* Records
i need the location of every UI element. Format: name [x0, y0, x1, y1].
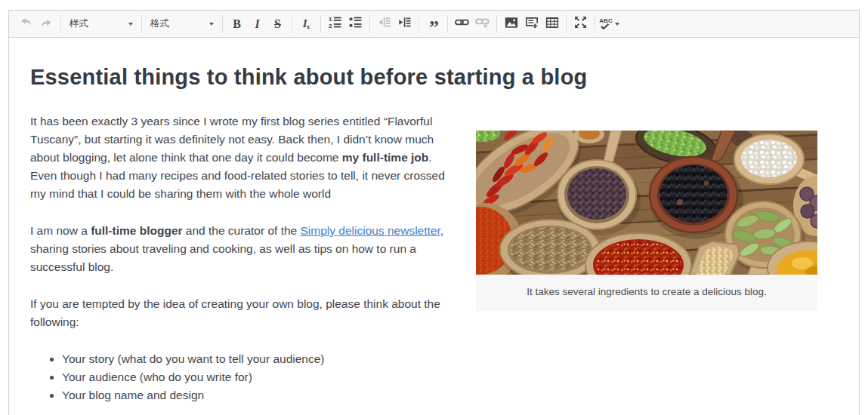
- toolbar-separator: [320, 16, 321, 32]
- spices-photo: [476, 131, 817, 275]
- styles-dropdown-label: 样式: [70, 17, 88, 30]
- list-item: Your story (what do you want to tell you…: [62, 350, 817, 368]
- editor-toolbar: 样式 格式 B I S Ix 1 2: [9, 11, 859, 38]
- toolbar-separator: [292, 16, 292, 32]
- bulleted-list-icon: [349, 16, 362, 32]
- unlink-icon: [475, 17, 490, 31]
- chevron-down-icon: [615, 23, 619, 26]
- table-button[interactable]: [542, 14, 562, 35]
- list-item: Your audience (who do you write for): [62, 368, 817, 386]
- italic-icon: I: [255, 17, 259, 31]
- bold-text: my full-time job: [342, 151, 429, 164]
- bulleted-list-button[interactable]: [345, 14, 366, 35]
- unlink-button[interactable]: [472, 14, 493, 35]
- bold-icon: B: [233, 17, 241, 31]
- toolbar-separator: [595, 16, 595, 32]
- chevron-down-icon: [209, 23, 214, 26]
- link-button[interactable]: [452, 14, 472, 35]
- toolbar-separator: [496, 16, 497, 32]
- chevron-down-icon: [128, 23, 133, 26]
- toolbar-separator: [419, 16, 419, 32]
- spellcheck-button[interactable]: ABC: [599, 14, 619, 35]
- format-dropdown-label: 格式: [150, 17, 169, 30]
- styles-dropdown[interactable]: 样式: [65, 14, 137, 35]
- numbered-list-icon: 1 2: [329, 16, 341, 32]
- numbered-list-button[interactable]: 1 2: [325, 14, 345, 35]
- article-figure[interactable]: It takes several ingredients to create a…: [476, 131, 817, 311]
- remove-format-button[interactable]: Ix: [296, 14, 317, 35]
- templates-button[interactable]: [521, 14, 542, 35]
- table-icon: [545, 17, 559, 32]
- bold-button[interactable]: B: [227, 14, 247, 35]
- redo-icon: [40, 18, 53, 29]
- list-item: Your blog name and design: [62, 386, 817, 404]
- toolbar-separator: [222, 16, 223, 32]
- format-dropdown[interactable]: 格式: [146, 14, 218, 35]
- newsletter-link[interactable]: Simply delicious newsletter: [301, 224, 440, 237]
- toolbar-separator: [60, 16, 61, 32]
- editor-content-area[interactable]: Essential things to think about before s…: [9, 38, 859, 415]
- bold-text: full-time blogger: [91, 224, 182, 237]
- undo-icon: [20, 17, 32, 31]
- toolbar-separator: [566, 16, 567, 32]
- blockquote-icon: ”: [429, 17, 437, 39]
- italic-button[interactable]: I: [247, 14, 267, 35]
- rich-text-editor: 样式 格式 B I S Ix 1 2: [8, 10, 860, 415]
- redo-button[interactable]: [36, 14, 57, 35]
- outdent-icon: [378, 16, 391, 32]
- strikethrough-button[interactable]: S: [267, 14, 288, 35]
- maximize-button[interactable]: [570, 14, 591, 35]
- templates-icon: [525, 17, 539, 32]
- indent-icon: [398, 16, 411, 32]
- image-caption: It takes several ingredients to create a…: [476, 275, 817, 311]
- image-icon: [505, 17, 518, 32]
- spellcheck-icon: ABC: [599, 18, 612, 29]
- toolbar-separator: [447, 16, 448, 32]
- undo-button[interactable]: [16, 14, 36, 35]
- page-title: Essential things to think about before s…: [30, 63, 817, 91]
- blockquote-button[interactable]: ”: [423, 14, 443, 35]
- indent-button[interactable]: [394, 14, 415, 35]
- toolbar-separator: [369, 16, 370, 32]
- svg-text:2: 2: [329, 23, 332, 29]
- outdent-button[interactable]: [374, 14, 394, 35]
- maximize-icon: [574, 16, 587, 32]
- bullet-list: Your story (what do you want to tell you…: [30, 350, 817, 404]
- image-button[interactable]: [501, 14, 521, 35]
- toolbar-separator: [141, 16, 142, 32]
- strikethrough-icon: S: [274, 17, 281, 31]
- link-icon: [455, 17, 469, 31]
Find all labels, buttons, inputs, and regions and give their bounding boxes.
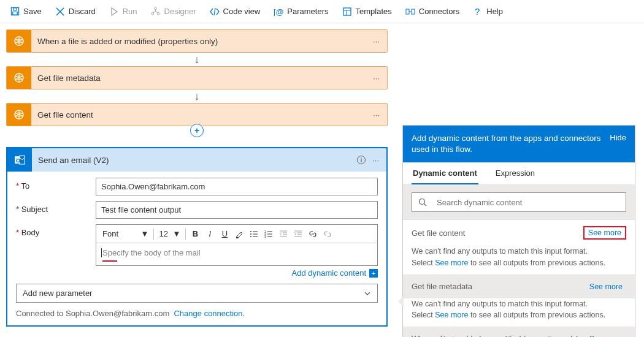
section-title: Get file content bbox=[412, 229, 465, 238]
connection-info: Connected to Sophia.Owen@fabrikam.com Ch… bbox=[16, 309, 378, 318]
highlight-button[interactable] bbox=[232, 227, 246, 241]
section-title: When a file is added or modified (proper… bbox=[412, 335, 578, 337]
see-more-link[interactable]: See more bbox=[583, 226, 626, 240]
add-step-button[interactable]: + bbox=[190, 124, 204, 137]
action-card-metadata[interactable]: Get file metadata ··· bbox=[6, 66, 388, 89]
body-textarea[interactable]: Specify the body of the mail bbox=[96, 243, 377, 265]
parameters-label: Parameters bbox=[287, 7, 328, 16]
connectors-button[interactable]: Connectors bbox=[399, 4, 466, 20]
tab-expression[interactable]: Expression bbox=[494, 162, 536, 184]
change-connection-link[interactable]: Change connection. bbox=[174, 309, 245, 318]
designer-canvas: When a file is added or modified (proper… bbox=[0, 23, 644, 333]
info-icon[interactable] bbox=[356, 155, 366, 165]
add-parameter-dropdown[interactable]: Add new parameter bbox=[16, 284, 378, 303]
italic-button[interactable]: I bbox=[203, 227, 217, 241]
bold-button[interactable]: B bbox=[188, 227, 202, 241]
subject-field[interactable] bbox=[96, 201, 378, 219]
to-label: * To bbox=[16, 178, 96, 191]
chevron-down-icon: ▼ bbox=[141, 229, 149, 238]
action-card-content[interactable]: Get file content ··· bbox=[6, 103, 388, 126]
body-editor: Font ▼ 12 ▼ B I U 123 bbox=[96, 224, 378, 266]
discard-button[interactable]: Discard bbox=[49, 4, 102, 20]
see-more-inline-link[interactable]: See more bbox=[435, 311, 468, 319]
font-size-picker[interactable]: 12 ▼ bbox=[156, 229, 183, 238]
svg-rect-2 bbox=[13, 8, 17, 10]
see-more-link[interactable]: See more bbox=[586, 281, 626, 292]
search-box bbox=[412, 192, 626, 212]
save-icon bbox=[10, 7, 20, 17]
font-picker[interactable]: Font ▼ bbox=[100, 229, 151, 238]
svg-point-28 bbox=[250, 233, 251, 235]
unlink-button[interactable] bbox=[321, 227, 334, 241]
svg-point-5 bbox=[157, 12, 159, 15]
link-button[interactable] bbox=[306, 227, 320, 241]
trigger-card[interactable]: When a file is added or modified (proper… bbox=[6, 29, 388, 53]
see-more-inline-link[interactable]: See more bbox=[435, 259, 468, 267]
outlook-icon: O bbox=[7, 148, 32, 172]
number-list-button[interactable]: 123 bbox=[262, 227, 275, 241]
action-title: Get file metadata bbox=[31, 74, 366, 83]
editor-toolbar: Font ▼ 12 ▼ B I U 123 bbox=[96, 225, 377, 243]
parameters-button[interactable]: [@] Parameters bbox=[267, 4, 334, 20]
save-label: Save bbox=[23, 7, 42, 16]
outdent-button[interactable] bbox=[277, 227, 290, 241]
play-icon bbox=[109, 7, 119, 17]
svg-point-27 bbox=[250, 231, 251, 232]
discard-label: Discard bbox=[69, 7, 96, 16]
arrow-down-icon: ↓ bbox=[6, 89, 388, 103]
designer-button[interactable]: Designer bbox=[145, 4, 202, 20]
bullet-list-button[interactable] bbox=[247, 227, 261, 241]
add-dynamic-content-link[interactable]: Add dynamic content + bbox=[96, 268, 378, 278]
spellcheck-underline bbox=[102, 260, 117, 262]
svg-point-24 bbox=[361, 157, 362, 159]
designer-icon bbox=[151, 7, 161, 17]
card-header[interactable]: O Send an email (V2) ··· bbox=[7, 148, 386, 172]
callout-pointer-icon bbox=[398, 296, 404, 307]
action-title: Get file content bbox=[31, 110, 366, 119]
svg-point-47 bbox=[419, 199, 424, 204]
sharepoint-icon bbox=[7, 67, 31, 89]
hide-panel-button[interactable]: Hide bbox=[610, 133, 626, 142]
run-button[interactable]: Run bbox=[103, 4, 144, 20]
body-label: * Body bbox=[16, 224, 96, 237]
svg-text:O: O bbox=[16, 157, 20, 164]
svg-rect-7 bbox=[343, 8, 351, 15]
code-icon bbox=[210, 7, 220, 17]
help-button[interactable]: ? Help bbox=[467, 4, 509, 20]
save-button[interactable]: Save bbox=[4, 4, 48, 20]
svg-line-48 bbox=[424, 203, 426, 206]
templates-button[interactable]: Templates bbox=[336, 4, 398, 20]
command-bar: Save Discard Run Designer Code view [@] … bbox=[0, 0, 644, 23]
svg-rect-11 bbox=[412, 9, 415, 14]
tab-dynamic-content[interactable]: Dynamic content bbox=[412, 162, 478, 184]
code-view-label: Code view bbox=[223, 7, 261, 16]
sharepoint-icon bbox=[7, 30, 31, 52]
card-menu[interactable]: ··· bbox=[372, 156, 379, 165]
insert-step-area: ↓ + bbox=[6, 126, 388, 140]
card-menu[interactable]: ··· bbox=[366, 110, 387, 119]
card-menu[interactable]: ··· bbox=[366, 74, 387, 83]
svg-text:[@]: [@] bbox=[274, 7, 283, 16]
templates-icon bbox=[342, 7, 352, 17]
panel-header: Add dynamic content from the apps and co… bbox=[412, 133, 604, 155]
search-input[interactable] bbox=[433, 198, 626, 207]
close-icon bbox=[55, 7, 65, 17]
body-placeholder: Specify the body of the mail bbox=[102, 248, 201, 257]
run-label: Run bbox=[123, 7, 137, 16]
templates-label: Templates bbox=[356, 7, 392, 16]
card-menu[interactable]: ··· bbox=[366, 37, 387, 46]
connectors-icon bbox=[405, 7, 415, 17]
code-view-button[interactable]: Code view bbox=[204, 4, 267, 20]
send-email-card: O Send an email (V2) ··· * To * Subject … bbox=[6, 147, 388, 327]
underline-button[interactable]: U bbox=[218, 227, 231, 241]
panel-tabs: Dynamic content Expression bbox=[403, 162, 635, 185]
see-more-link[interactable]: See more bbox=[586, 333, 626, 337]
trigger-title: When a file is added or modified (proper… bbox=[31, 37, 366, 46]
connectors-label: Connectors bbox=[419, 7, 459, 16]
to-field[interactable] bbox=[96, 178, 378, 195]
svg-point-29 bbox=[250, 236, 251, 237]
sharepoint-icon bbox=[7, 104, 31, 126]
help-label: Help bbox=[486, 7, 503, 16]
section-message: We can't find any outputs to match this … bbox=[403, 246, 635, 274]
indent-button[interactable] bbox=[291, 227, 305, 241]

* Activity
How many lines in the records hold the string "help"? Reply with the number only.

* Result
2